What the exercise asks:
The records below are to be returned exactly as written, minus their pictures.

=== Extracted material ===

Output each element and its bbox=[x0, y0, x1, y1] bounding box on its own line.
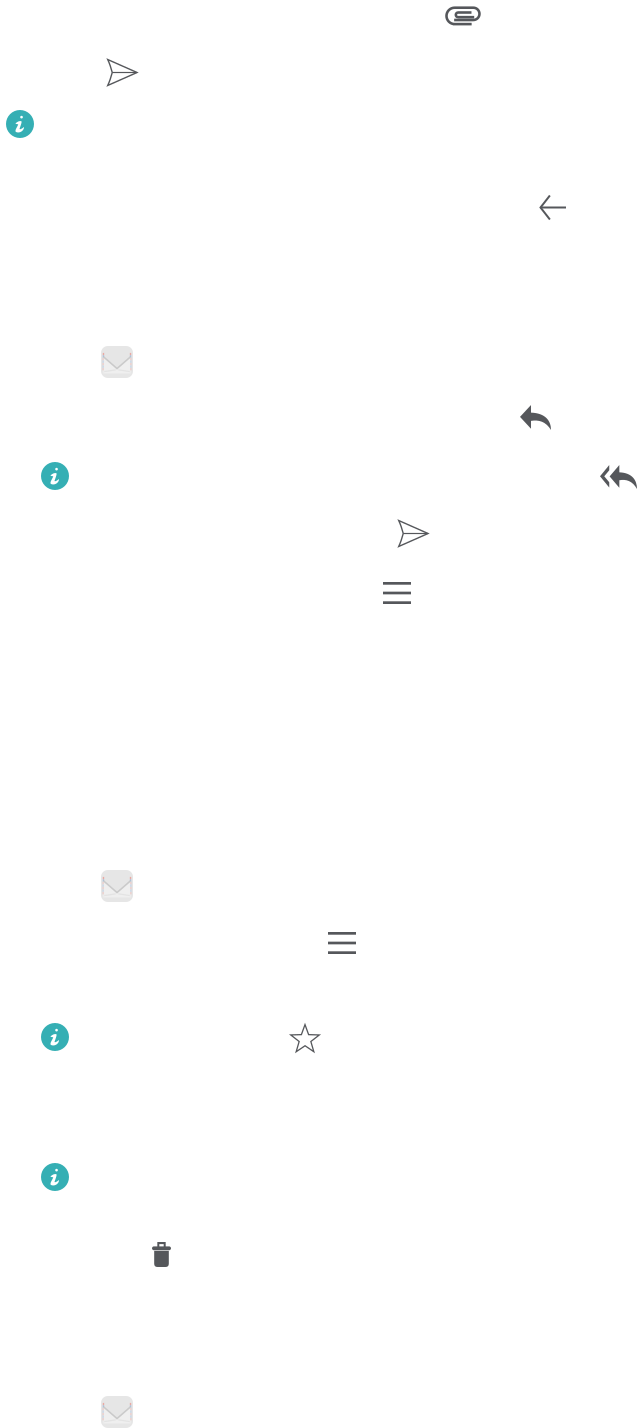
button[interactable]: Back bbox=[540, 195, 566, 220]
button[interactable]: Reply bbox=[520, 405, 551, 430]
button[interactable]: Info bbox=[6, 110, 34, 138]
button[interactable]: Menu bbox=[328, 932, 356, 954]
button[interactable]: Mail bbox=[101, 1396, 133, 1428]
button[interactable]: Reply all bbox=[600, 465, 637, 489]
button[interactable]: Info bbox=[41, 1163, 69, 1191]
button[interactable]: Favourite bbox=[290, 1024, 320, 1054]
button[interactable]: Menu bbox=[383, 582, 411, 604]
button[interactable]: Info bbox=[41, 1023, 69, 1051]
button[interactable]: Mail bbox=[101, 870, 133, 902]
button[interactable]: Send bbox=[398, 520, 428, 547]
button[interactable]: Delete bbox=[152, 1242, 171, 1267]
button[interactable]: Mail bbox=[101, 346, 133, 378]
button[interactable]: Send bbox=[107, 59, 137, 86]
button[interactable]: Attach bbox=[447, 6, 481, 26]
button[interactable]: Info bbox=[41, 462, 69, 490]
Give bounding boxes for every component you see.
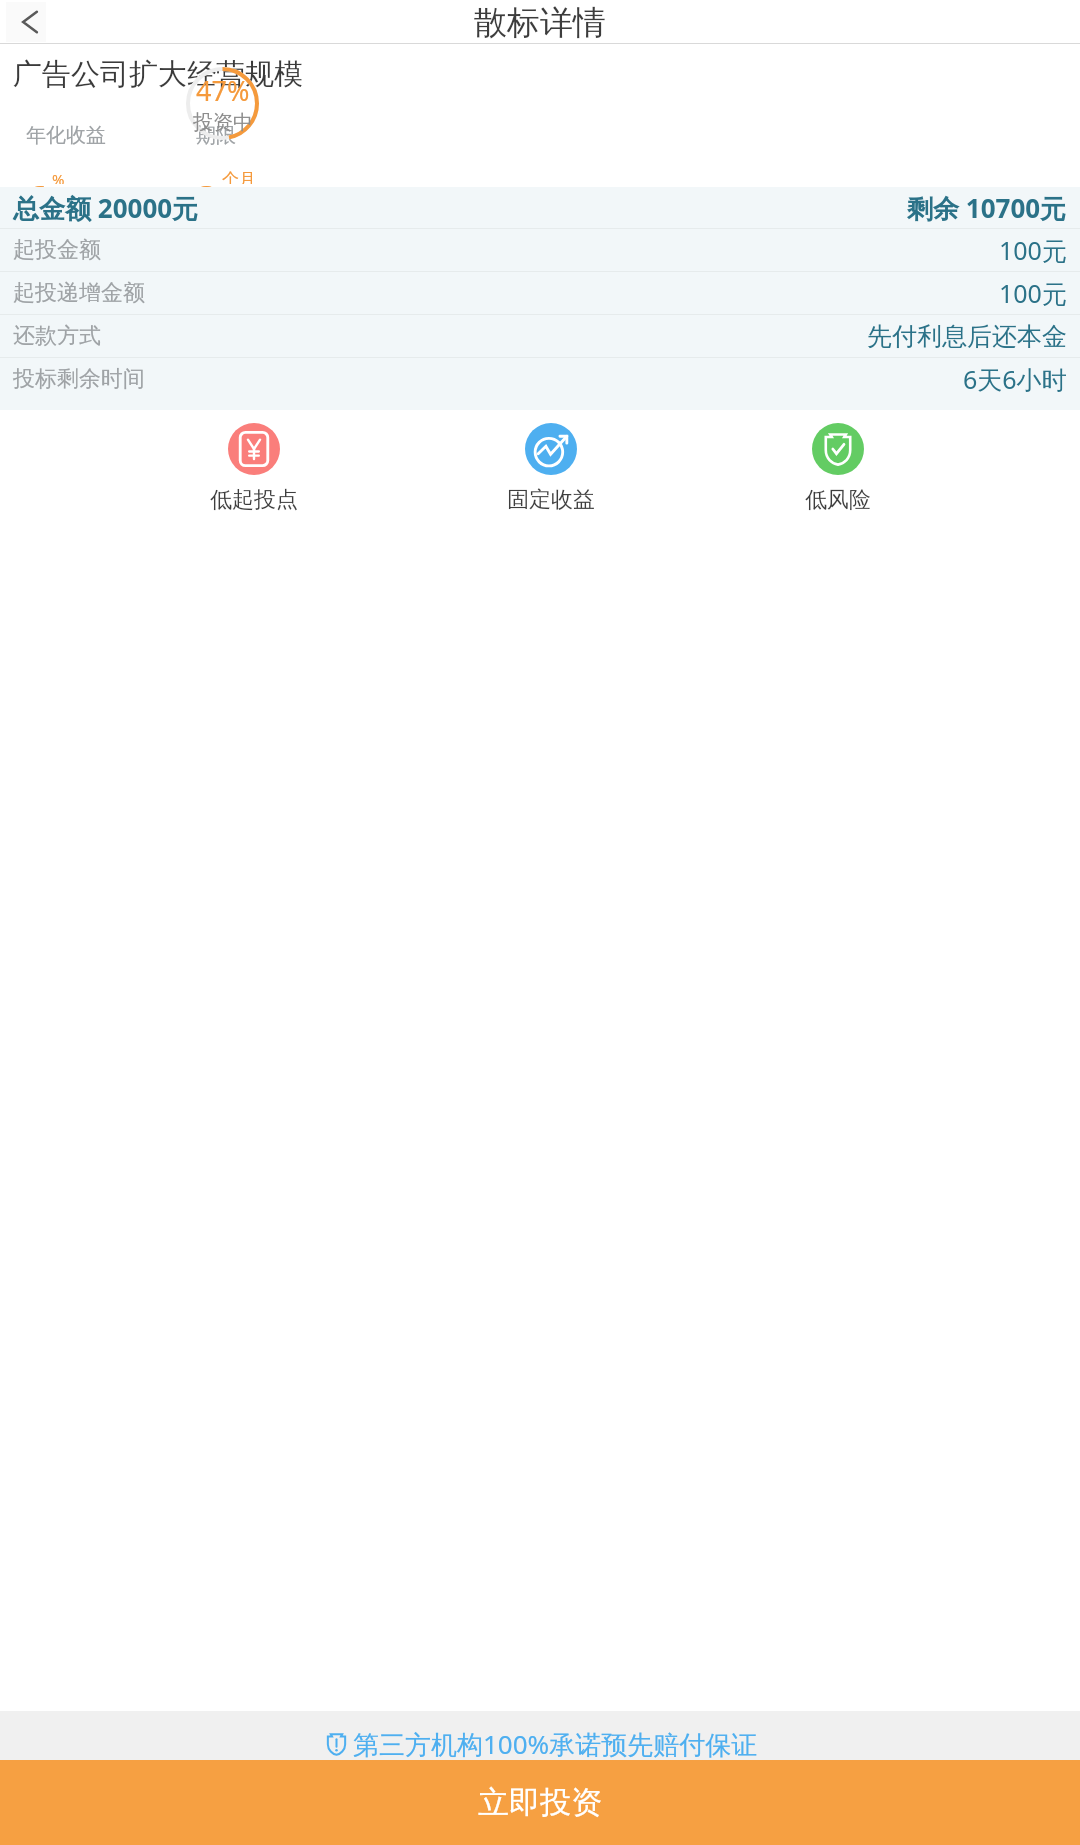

===

Written response:
Output each element and its bbox=[x0, y0, x1, y1] bounding box on its own line.
button[interactable]: Back bbox=[540, 195, 566, 220]
button[interactable]: Reply bbox=[520, 405, 551, 430]
button[interactable]: Info bbox=[6, 110, 34, 138]
button[interactable]: Menu bbox=[328, 932, 356, 954]
button[interactable]: Mail bbox=[101, 1396, 133, 1428]
button[interactable]: Reply all bbox=[600, 465, 637, 489]
button[interactable]: Info bbox=[41, 1163, 69, 1191]
button[interactable]: Favourite bbox=[290, 1024, 320, 1054]
button[interactable]: Menu bbox=[383, 582, 411, 604]
button[interactable]: Info bbox=[41, 1023, 69, 1051]
button[interactable]: Mail bbox=[101, 870, 133, 902]
button[interactable]: Send bbox=[398, 520, 428, 547]
button[interactable]: Delete bbox=[152, 1242, 171, 1267]
button[interactable]: Mail bbox=[101, 346, 133, 378]
button[interactable]: Send bbox=[107, 59, 137, 86]
button[interactable]: Attach bbox=[447, 6, 481, 26]
button[interactable]: Info bbox=[41, 462, 69, 490]
Give bounding boxes for every component you see.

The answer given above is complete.